WHAT TO DO: Leave the pictures out and write out exactly the lines from the top of the entries through the line containing "kokouksessa.".

GIVEN DATA:

*** Begin section ***

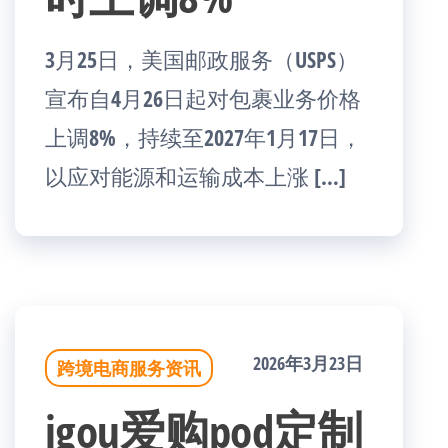
3月25日，美国邮政服务（USPS）
宣布自4月26日起对包裹业务价格
上调8%，持续至2027年1月17日，
以应对能源和运输成本上涨 […]
2026年3月23日
跨境电商服务资讯
igou爱购pod定制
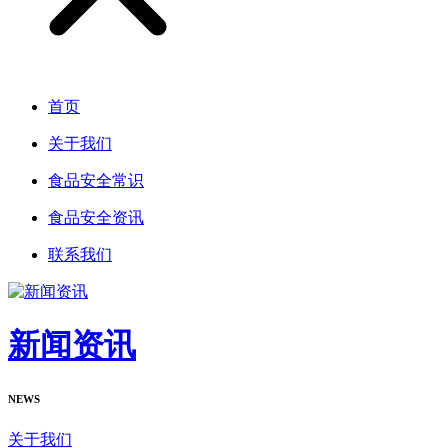
首页
关于我们
食品安全常识
食品安全资讯
联系我们
新闻资讯
NEWS
关于我们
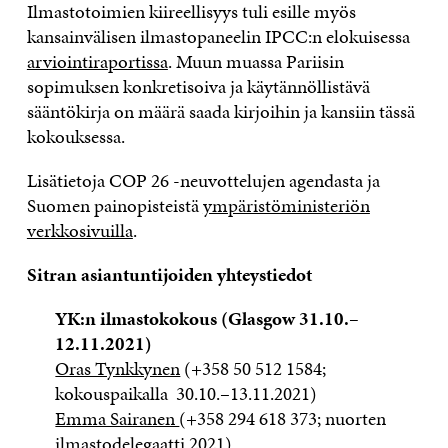
Ilmastotoimien kiireellisyys tuli esille myös
kansainvälisen ilmastopaneelin IPCC:n elokuisessa
arviointiraportissa
. Muun muassa Pariisin
sopimuksen konkretisoiva ja käytännöllistävä
sääntökirja on määrä saada kirjoihin ja kansiin tässä
kokouksessa.
Lisätietoja COP 26 -neuvottelujen agendasta ja
Suomen painopisteistä
ympäristöministeriön
verkkosivuilla
.
Sitran asiantuntijoiden yhteystiedot
YK:n ilmastokokous (Glasgow 31.10.–
12.11.2021)
Oras Tynkkynen
(+358 50 512 1584;
kokouspaikalla 30.10.–13.11.2021)
Emma Sairanen
(+358 294 618 373; nuorten
ilmastodelegaatti 2021)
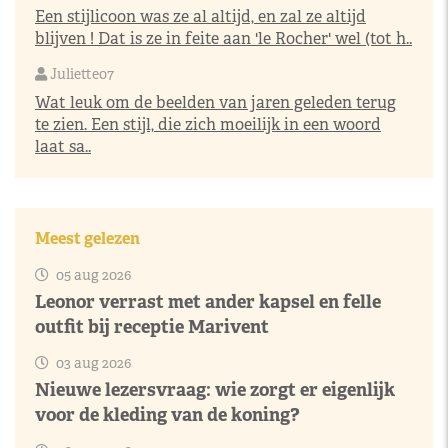
Een stijlicoon was ze al altijd, en zal ze altijd
blijven ! Dat is ze in feite aan 'le Rocher' wel (tot h..
Juliette07
Wat leuk om de beelden van jaren geleden terug
te zien. Een stijl, die zich moeilijk in een woord
laat sa..
Meest gelezen
05 aug 2026
Leonor verrast met ander kapsel en felle
outfit bij receptie Marivent
03 aug 2026
Nieuwe lezersvraag: wie zorgt er eigenlijk
voor de kleding van de koning?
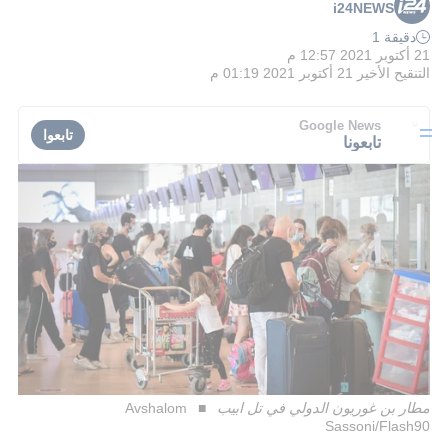
i24NEWS
دقيقة 1
21 أكتوبر 2021 12:57 م
التنقيح الأخير
21 أكتوبر 2021 01:19 م
Google News
تابعوا
تابعونا
مطار بن غوريون الدولي في تل ابيب
Avshalom
Sassoni/Flash90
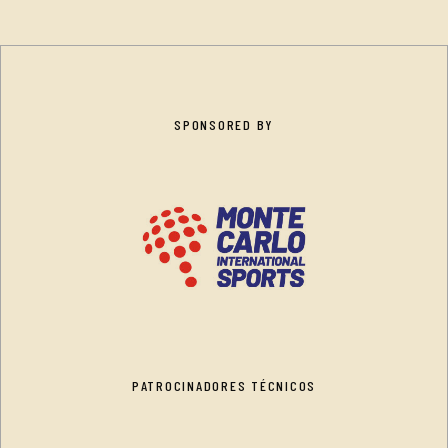
SPONSORED BY
PATROCINADORES TÉCNICOS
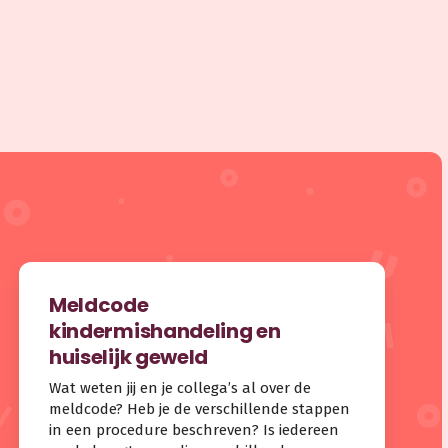
Meldcode
kindermishandeling en
huiselijk geweld
Wat weten jij en je collega’s al over de
meldcode? Heb je de verschillende stappen
in een procedure beschreven? Is iedereen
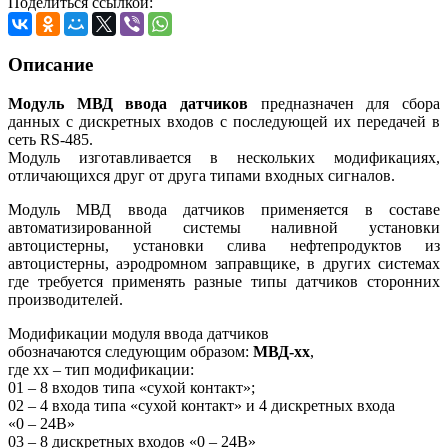
Поделиться ссылкой:
Описание
Модуль
МВД ввода датчиков
предназначен для сбора
данных с дискретных входов c последующей их передачей в
сеть RS-485.
Модуль изготавливается в нескольких модификациях,
отличающихся друг от друга типами входных сигналов.
Модуль МВД ввода датчиков применяется в составе
автоматизированной системы наливной установки
автоцистерны, установки слива нефтепродуктов из
автоцистерны, аэродромном заправщике, в других системах
где требуется применять разные типы датчиков сторонних
производителей.
Модификации модуля ввода датчиков
обозначаются следующим образом:
МВД-хх
,
где хх – тип модификации:
01 – 8 входов типа «сухой контакт»;
02 – 4 входа типа «сухой контакт» и 4 дискретных входа
«0 – 24В»
03 – 8 дискретных входов «0 – 24В»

*** End section ***

OUTPUT:
3月25日，美国邮政服务（USPS）
宣布自4月26日起对包裹业务价格
上调8%，持续至2027年1月17日，
以应对能源和运输成本上涨 […]
2026年3月23日
跨境电商服务资讯
igou爱购pod定制
首页
关于我们
食品安全常识
食品安全资讯
联系我们
新闻资讯
NEWS
关于我们
Ilmastotoimien kiireellisyys tuli esille myös
kansainvälisen ilmastopaneelin IPCC:n elokuisessa
arviointiraportissa
. Muun muassa Pariisin
sopimuksen konkretisoiva ja käytännöllistävä
sääntökirja on määrä saada kirjoihin ja kansiin tässä
kokouksessa.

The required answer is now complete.